Wednesday, 15 October 2008
Where’s my hat?
We all have labels hanging round our necks and mostly they are not the ones that we’d choose. We live with a selection of identities that have been foisted upon us, like the ill-fitting, cast-off clothing of a gawky cousin. Clownish and uncomfortable we play our roles as best we can until we are able to shrug them off at the end of the day and slide into the fireside slippers—or the leopard skin leggings—that are our real selves.
I have always frantically rebelled when I’ve felt pigeonholed, madly reversing out of any cul-de-sac with a label at the end, home-schooler, alternative, ex-pat, truck driver, gardener, British. With the exception of a few whistle-blowing authoritarians who embrace their roles to the extent of writing parking fines for cars, illegally parked in their dreams, nobody is simply one persona.
A size too small for most of the roles I’m called upon to play I am surprised to find the boatbuilder garb a good fit—although I don’t know that I’ve earned the right to wear it. Add a sailor’s feather to the boatbuilder’s cap and I really feel quite dandy (though I look a bit of a jerk).
At ease in this guise it’s a pleasure to be back in my invisible workshop after a long break. I haven’t done much other than stare at a solid length of lumber, wondering how I should go about converting it into OB’s new mast. I learned a lot when I made the last mast, how to eight-side, sixteen-side and eventually make a square section round, how to achieve a smooth taper along its length and how to install a little pulley in the top.
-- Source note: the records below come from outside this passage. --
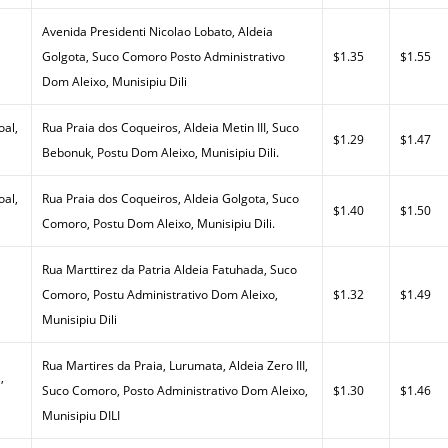
Avenida Presidenti Nicolao Lobato, Aldeia
Golgota, Suco Comoro Posto Administrativo
$1.35
$1.55
Dom Aleixo, Munisipiu Dili
al,
Rua Praia dos Coqueiros, Aldeia Metin III, Suco
$1.29
$1.47
Bebonuk, Postu Dom Aleixo, Munisipiu Dili.
al,
Rua Praia dos Coqueiros, Aldeia Golgota, Suco
$1.40
$1.50
Comoro, Postu Dom Aleixo, Munisipiu Dili.
Rua Marttirez da Patria Aldeia Fatuhada, Suco
Comoro, Postu Administrativo Dom Aleixo,
$1.32
$1.49
Munisipiu Dili
Rua Martires da Praia, Lurumata, Aldeia Zero III,
,
Suco Comoro, Posto Administrativo Dom Aleixo,
$1.30
$1.46
Munisipiu DILI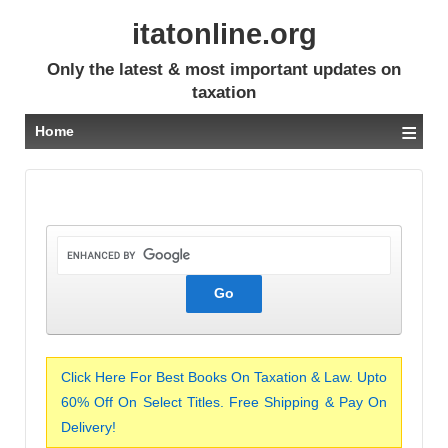
itatonline.org
Only the latest & most important updates on
taxation
≡
Home
Click Here For Best Books On Taxation & Law. Upto
60% Off On Select Titles. Free Shipping & Pay On
Delivery!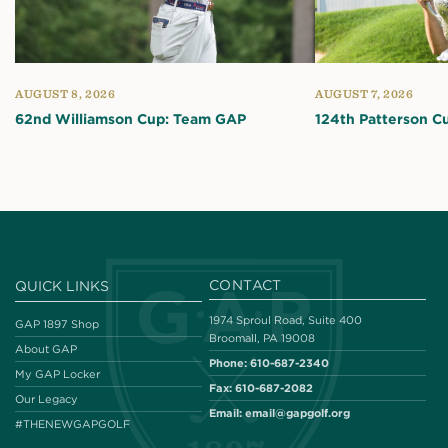
AUGUST 8, 2026
AUGUST 7, 2026
62nd Williamson Cup: Team GAP
124th Patterson C
CONTACT
QUICK LINKS
1974 Sproul Road, Suite 400
GAP 1897 Shop
Broomall, PA 19008
About GAP
Phone:
610-687-2340
My GAP Locker
Fax:
610-687-2082
Our Legacy
Email:
email@gapgolf.org
#THENEWGAPGOLF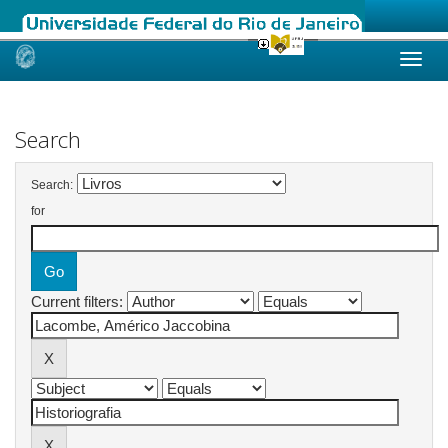
Skip
navigation
Search
Search:
for
Current filters:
But, like with everything I’ve built, a sensation that I could have done better remained and I vowed that if ever I got the chance to do it again I’d build a mast to be proud of. Trouble is I can’t quite remember what aspects I wanted to improve. I didn’t write them down nor did I record how I did all the eight-siding and tapering.
And as I stood up with an iron oxide-spotted tenon saw in my hand, having rummaged through my box of blunt and rusting tools, I saw that once again I was wearing the shabby headpiece of the corner-cutting constructor of gimcrack shelving that threatens every project undertaken in the invisible workshop.
I decided to postpone the mast building until I remember what I’m supposed to do and have sharpened my tools. And in the meantime I’ll look for my cap.